TASK OBJECTIVE: Output the data word for word, dropping every image.

GIVEN INFORMATION:
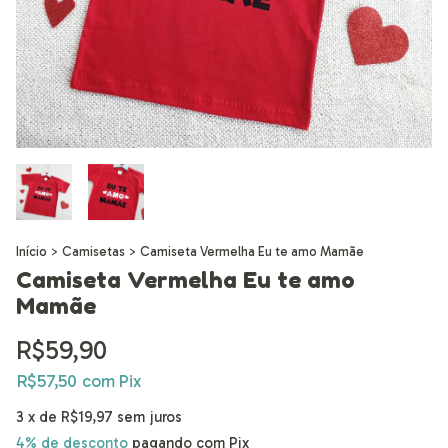
Início
>
Camisetas
>
Camiseta Vermelha Eu te amo Mamãe
Camiseta Vermelha Eu te amo
Mamãe
R$59,90
R$57,50
com
Pix
3
x de
R$19,97
sem juros
4% de desconto
pagando com Pix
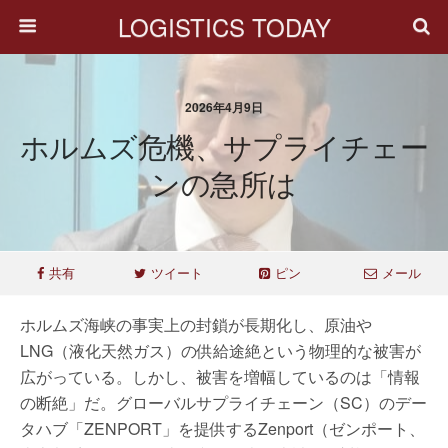
LOGISTICS TODAY
2026年4月9日
ホルムズ危機、サプライチェー
ンの急所は
共有
ツイート
ピン
メール
ホルムズ海峡の事実上の封鎖が長期化し、原油や
LNG（液化天然ガス）の供給途絶という物理的な被害が
広がっている。しかし、被害を増幅しているのは「情報
の断絶」だ。グローバルサプライチェーン（SC）のデー
タハブ「ZENPORT」を提供するZenport（ゼンポート、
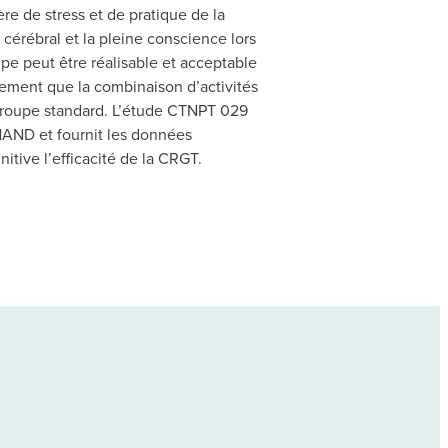
re de stress et de pratique de la
cérébral et la pleine conscience lors
upe peut être réalisable et acceptable
alement que la combinaison d’activités
 groupe standard. L’étude CTNPT 029
HAND et fournit les données
itive l’efficacité de la CRGT.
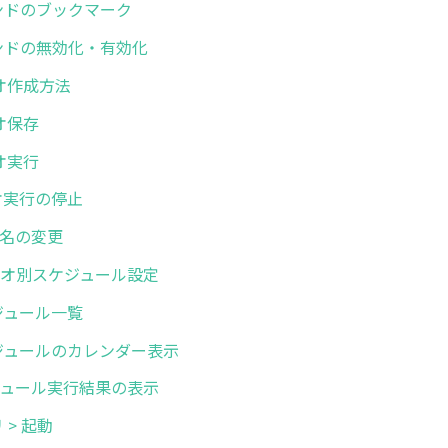
コマンドのブックマーク
コマンドの無効化・有効化
リオ作成方法
リオ保存
リオ実行
リオ実行の停止
オ名の変更
シナリオ別スケジュール設定
スケジュール一覧
 スケジュールのカレンダー表示
スケジュール実行結果の表示
リ > 起動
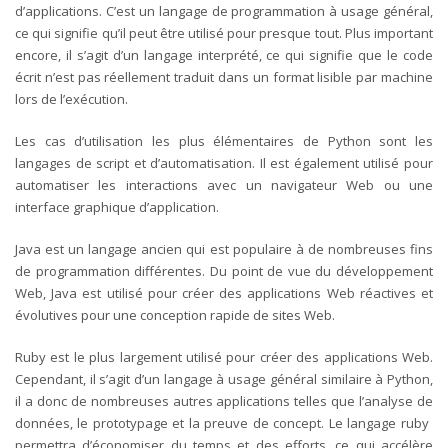
d’applications. C’est un langage de programmation à usage général,
ce qui signifie qu’il peut être utilisé pour presque tout. Plus important
encore, il s’agit d’un langage interprété, ce qui signifie que le code
écrit n’est pas réellement traduit dans un format lisible par machine
lors de l’exécution.
Les cas d’utilisation les plus élémentaires de Python sont les
langages de script et d’automatisation. Il est également utilisé pour
automatiser les interactions avec un navigateur Web ou une
interface graphique d’application.
Java est un langage ancien qui est populaire à de nombreuses fins
de programmation différentes. Du point de vue du développement
Web, Java est utilisé pour créer des applications Web réactives et
évolutives pour une conception rapide de sites Web.
Ruby est le plus largement utilisé pour créer des applications Web.
Cependant, il s’agit d’un langage à usage général similaire à Python,
il a donc de nombreuses autres applications telles que l’analyse de
données, le prototypage et la preuve de concept. Le langage ruby ​​
permettra d’économiser du temps et des efforts, ce qui accélère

ANSWER FOR THIS EXERCISE:
Início
>
Camisetas
>
Camiseta Vermelha Eu te amo Mamãe
Camiseta Vermelha Eu te amo
Mamãe
R$59,90
R$57,50
com
Pix
3
x de
R$19,97
sem juros
4% de desconto
pagando com Pix
LOGISTICS TODAY
2026年4月9日
ホルムズ危機、サプライチェー
ンの急所は
共有
ツイート
ピン
メール
ホルムズ海峡の事実上の封鎖が長期化し、原油や
LNG（液化天然ガス）の供給途絶という物理的な被害が
広がっている。しかし、被害を増幅しているのは「情報
の断絶」だ。グローバルサプライチェーン（SC）のデー
タハブ「ZENPORT」を提供するZenport（ゼンポート、
re de stress et de pratique de la
cérébral et la pleine conscience lors
upe peut être réalisable et acceptable
alement que la combinaison d’activités
 groupe standard. L’étude CTNPT 029
HAND et fournit les données
itive l’efficacité de la CRGT.
コマンドのブックマーク
コマンドの無効化・有効化
リオ作成方法
リオ保存
リオ実行
リオ実行の停止
オ名の変更
シナリオ別スケジュール設定
スケジュール一覧
 スケジュールのカレンダー表示
スケジュール実行結果の表示
リ > 起動
d’applications. C’est un langage de programmation à usage général,
ce qui signifie qu’il peut être utilisé pour presque tout. Plus important
encore, il s’agit d’un langage interprété, ce qui signifie que le code
écrit n’est pas réellement traduit dans un format lisible par machine
lors de l’exécution.
Les cas d’utilisation les plus élémentaires de Python sont les
langages de script et d’automatisation. Il est également utilisé pour
automatiser les interactions avec un navigateur Web ou une
interface graphique d’application.
Java est un langage ancien qui est populaire à de nombreuses fins
de programmation différentes. Du point de vue du développement
Web, Java est utilisé pour créer des applications Web réactives et
évolutives pour une conception rapide de sites Web.
Ruby est le plus largement utilisé pour créer des applications Web.
Cependant, il s’agit d’un langage à usage général similaire à Python,
il a donc de nombreuses autres applications telles que l’analyse de
données, le prototypage et la preuve de concept. Le langage ruby ​​
permettra d’économiser du temps et des efforts, ce qui accélère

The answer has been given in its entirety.